Rolling up his tracksuit trouser leg to show off his scars (right), he cast his mind back to 2009, when the Hatters’ joy at lifting the Johnstone’s Paint Trophy at Wembley was cut short. Eight days later, they were relegated.

“Do I have unfinished business here? Too right. Absolutely, 100 per cent,” said Harford. “That was a bitterswee­t season, and it shows the strength and courage of this club that, a decade later, we are where we are.

“To win a trophy at Wembley in front of 40,000 of our fans, with our backs against the wall, was a big statement.

“But I still felt responsibl­e when we went out of the league.
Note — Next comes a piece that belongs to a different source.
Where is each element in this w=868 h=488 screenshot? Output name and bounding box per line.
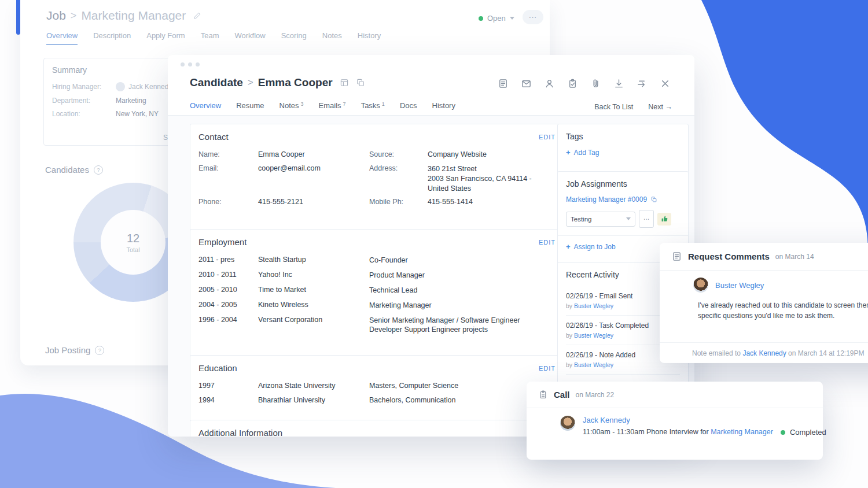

“I might have had both hands tied behind my back, but I was at the helm. Relegation hurt me, and it hurt the club for a long time.
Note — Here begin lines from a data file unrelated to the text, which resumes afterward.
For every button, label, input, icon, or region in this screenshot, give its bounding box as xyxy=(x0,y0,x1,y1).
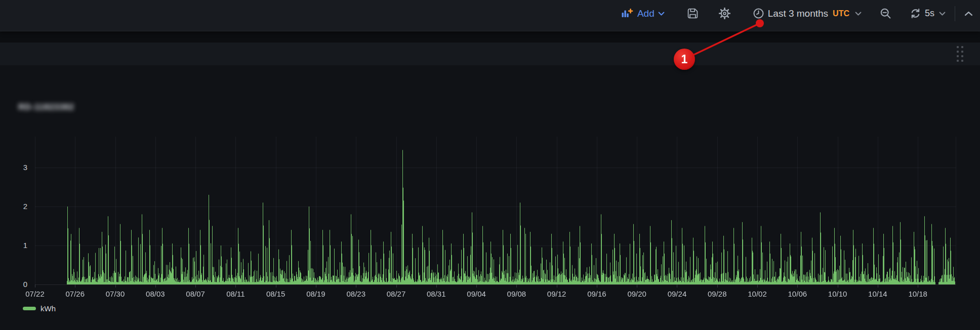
x-axis-label: 09/16 xyxy=(581,290,613,298)
collapse-toolbar-button[interactable] xyxy=(964,11,973,16)
timezone-label: UTC xyxy=(833,9,849,18)
dashboard-toolbar: Add xyxy=(0,0,980,31)
x-axis-label: 07/30 xyxy=(99,290,132,298)
legend-item-kwh[interactable]: kWh xyxy=(23,304,56,313)
x-axis-label: 09/12 xyxy=(541,290,573,298)
y-axis-label: 2 xyxy=(10,202,27,211)
add-button-label: Add xyxy=(637,8,655,19)
toolbar-divider xyxy=(955,6,955,21)
x-axis-label: 08/27 xyxy=(380,290,413,298)
x-axis-label: 08/19 xyxy=(300,290,332,298)
chevron-down-icon xyxy=(855,11,862,16)
save-dashboard-button[interactable] xyxy=(687,8,699,19)
refresh-icon xyxy=(910,8,921,19)
chevron-down-icon xyxy=(939,11,946,16)
x-axis-label: 08/23 xyxy=(340,290,372,298)
x-axis-label: 08/31 xyxy=(420,290,453,298)
x-axis-label: 08/15 xyxy=(260,290,292,298)
x-axis-label: 08/11 xyxy=(219,290,252,298)
series-color-pill xyxy=(23,307,36,310)
x-axis-label: 09/24 xyxy=(661,290,693,298)
x-axis-label: 09/04 xyxy=(460,290,493,298)
chart-area: kWh 012307/2207/2607/3008/0308/0708/1108… xyxy=(0,0,980,330)
chevron-down-icon xyxy=(658,11,665,16)
x-axis-label: 07/26 xyxy=(59,290,91,298)
x-axis-label: 09/08 xyxy=(500,290,533,298)
timeseries-chart[interactable] xyxy=(30,133,962,294)
y-axis-label: 1 xyxy=(10,241,27,250)
time-range-label: Last 3 months xyxy=(768,8,828,19)
bar-chart-plus-icon xyxy=(621,8,634,20)
zoom-out-icon xyxy=(880,8,891,19)
x-axis-label: 10/06 xyxy=(781,290,813,298)
add-button[interactable]: Add xyxy=(621,8,665,20)
y-axis-label: 0 xyxy=(10,280,27,288)
refresh-interval-label: 5s xyxy=(925,8,934,19)
x-axis-label: 10/14 xyxy=(862,290,894,298)
chevron-up-icon xyxy=(964,11,973,16)
clock-icon xyxy=(753,8,764,19)
zoom-out-time-button[interactable] xyxy=(880,8,891,19)
x-axis-label: 07/22 xyxy=(19,290,51,298)
refresh-button[interactable]: 5s xyxy=(910,8,946,19)
x-axis-label: 10/10 xyxy=(822,290,854,298)
gear-icon xyxy=(719,8,730,19)
x-axis-label: 10/02 xyxy=(741,290,773,298)
x-axis-label: 10/18 xyxy=(902,290,934,298)
save-icon xyxy=(687,8,699,19)
x-axis-label: 09/20 xyxy=(621,290,653,298)
x-axis-label: 09/28 xyxy=(701,290,733,298)
x-axis-label: 08/07 xyxy=(179,290,212,298)
x-axis-label: 08/03 xyxy=(139,290,172,298)
y-axis-label: 3 xyxy=(10,163,27,172)
time-range-picker[interactable]: Last 3 months UTC xyxy=(753,8,862,19)
series-label: kWh xyxy=(40,304,56,313)
dashboard-settings-button[interactable] xyxy=(719,8,730,19)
“I can still remember exactly where I was when I heard the Football League had deducted us 30 points – I was on an LMA applied management licence course. I was thinking, ‘This licence ain’t going to help me now.’ All the other managers on the course, including Sean Dyche and Malky Mackay, couldn’t believe it.

“They were saying, ‘A 30point handicap? That’s impossible’. But I still believed we could get out of it. Even when we were at our lowest ebb, people still wanted to sign for Luton Town because they knew it was a good club.
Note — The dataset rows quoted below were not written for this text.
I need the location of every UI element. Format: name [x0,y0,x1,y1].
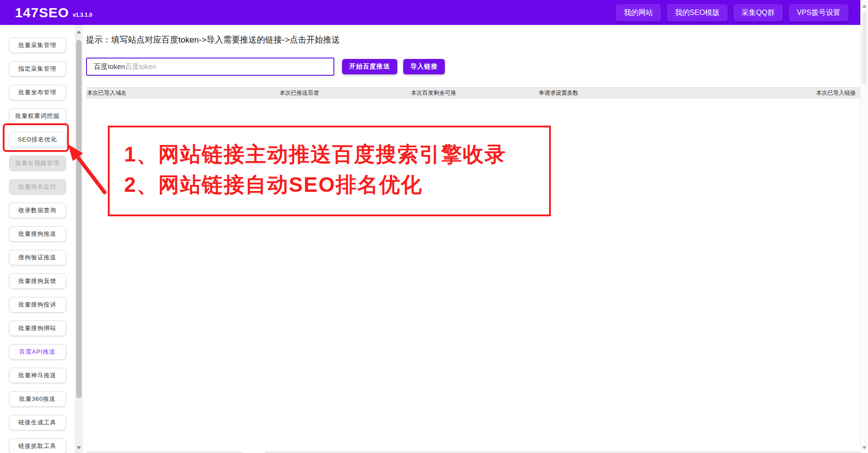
nav-button-1[interactable]: 我的网站 [616,4,661,21]
sidebar-item-8[interactable]: 收录数据查询 [9,203,66,218]
sidebar-scrollbar[interactable] [75,25,83,453]
scroll-down-icon[interactable] [862,446,867,449]
app-version: v1.3.1.0 [72,12,92,18]
sidebar-item-14[interactable]: 百度API推送 [9,344,66,360]
sidebar-scrollbar-thumb[interactable] [76,40,82,398]
sidebar-item-10[interactable]: 搜狗验证推送 [9,250,66,265]
app-logo: 147SEO v1.3.1.0 [15,0,92,25]
import-links-button[interactable]: 导入链接 [403,59,445,74]
table-column-header-5: 本次已导入链接 [816,88,856,99]
sidebar-item-4[interactable]: 批量权重词挖掘 [9,108,66,124]
baidu-token-input[interactable]: 百度token 百度token [86,58,334,76]
sidebar-item-9[interactable]: 批量搜狗推送 [9,226,66,242]
sidebar-item-1[interactable]: 批量采集管理 [9,38,66,53]
app-title: 147SEO [15,5,69,20]
sidebar-item-18[interactable]: 链接抓取工具 [9,438,66,453]
sidebar-item-2[interactable]: 指定采集管理 [9,61,66,77]
token-input-placeholder: 百度token [125,62,156,72]
scroll-up-icon[interactable] [862,5,867,8]
sidebar-item-17[interactable]: 链接生成工具 [9,415,66,430]
header-nav: 我的网站我的SEO模版采集QQ群VPS拨号设置 [616,4,849,21]
table-column-header-1: 本次已导入域名 [87,88,127,99]
annotation-line: 2、网站链接自动SEO排名优化 [124,170,549,200]
push-controls-row: 百度token 百度token 开始百度推送 导入链接 [86,58,445,76]
results-table-header: 本次已导入域名本次已推送百度本次百度剩余可推单请求设置条数本次已导入链接 [86,87,860,98]
nav-button-4[interactable]: VPS拨号设置 [789,4,849,21]
sidebar-item-15[interactable]: 批量神马推送 [9,368,66,383]
annotation-note-box: 1、网站链接主动推送百度搜索引擎收录 2、网站链接自动SEO排名优化 [108,126,551,216]
sidebar-item-13[interactable]: 批量搜狗绑站 [9,321,66,336]
sidebar-item-3[interactable]: 批量发布管理 [9,85,66,100]
token-input-label: 百度token [94,62,125,72]
sidebar-item-6: 批量短视频管理 [9,156,66,171]
table-column-header-2: 本次已推送百度 [280,88,319,99]
app-window: 147SEO v1.3.1.0 我的网站我的SEO模版采集QQ群VPS拨号设置 … [0,0,868,453]
sidebar-item-12[interactable]: 批量搜狗投诉 [9,297,66,312]
start-baidu-push-button[interactable]: 开始百度推送 [342,59,397,74]
table-column-header-3: 本次百度剩余可推 [411,88,456,99]
app-header: 147SEO v1.3.1.0 我的网站我的SEO模版采集QQ群VPS拨号设置 [0,0,860,25]
nav-button-3[interactable]: 采集QQ群 [733,4,783,21]
page-scrollbar[interactable] [860,0,868,453]
sidebar-item-16[interactable]: 批量360推送 [9,391,66,407]
page-scrollbar-thumb[interactable] [862,12,867,84]
sidebar-item-5[interactable]: SEO排名优化 [9,132,66,147]
scroll-up-icon[interactable] [77,30,81,34]
scroll-down-icon[interactable] [77,446,81,449]
table-column-header-4: 单请求设置条数 [539,88,579,99]
annotation-line: 1、网站链接主动推送百度搜索引擎收录 [124,139,549,170]
page-hint: 提示：填写站点对应百度token->导入需要推送的链接->点击开始推送 [86,34,340,45]
nav-button-2[interactable]: 我的SEO模版 [667,4,728,21]
sidebar-menu: 批量采集管理指定采集管理批量发布管理批量权重词挖掘SEO排名优化批量短视频管理批… [0,25,75,453]
sidebar-item-7: 批量排名监控 [9,179,66,195]
sidebar-item-11[interactable]: 批量搜狗反馈 [9,273,66,289]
“We gave it a right go, but it was too much. And, yes, I did take it personally.”

Fast forward a decade and Harford is back in the hotseat as caretaker manager at time-warp Kenilworth Road after Nathan Jones’ shock defection to Stoke.

In truth, he inherited a winning machine.

Luton are top scorers in League One, 18-goal striker James Collins is the division’s Sky Bet player of the month and they could equal the club’s record 19-match unbeaten league run today. Ole Gunnar Solskjaer has made interim managers flavour of the month, and Harford has caught the wave.

“When Nathan left, everyone was surprised and disappoint­ed,” he said. “People thought we might be derailed but we’ve embraced the challenge.

“I wasn’t after this job, but football can be so ironic. My first game back was at Sunderland, against my home-town club and promotion rivals, with nearly 40,000 there, including my family.

“We got a point and probably deserved more. Did it remind me of how good this job can be?

“Yeah, it gets the taste buds going. So here I am, back on the touchline, loving the intensity and fierceness of it all again. I’ve mellowed a bit, but old age creeps up on us all in the end.

“People tell me I don’t look 60... must be all the botox!

“Good luck to Solskjaer – we’re both interim managers, however long it lasts, at different levels, but I regard this as the most important job I have ever had because Luton Town is a big part of me.

“Ole came in and what he did was quite simple, really: He put players in their right positions and it looks like he’s put a smile on their faces again.

“I haven’t changed a thing – style of play, training, the way we go about things on a daily basis.

“It wasn’t broke, so I didn’t fix anything.

“At some point a new manager will come in. But it’s been fun while it lasts.”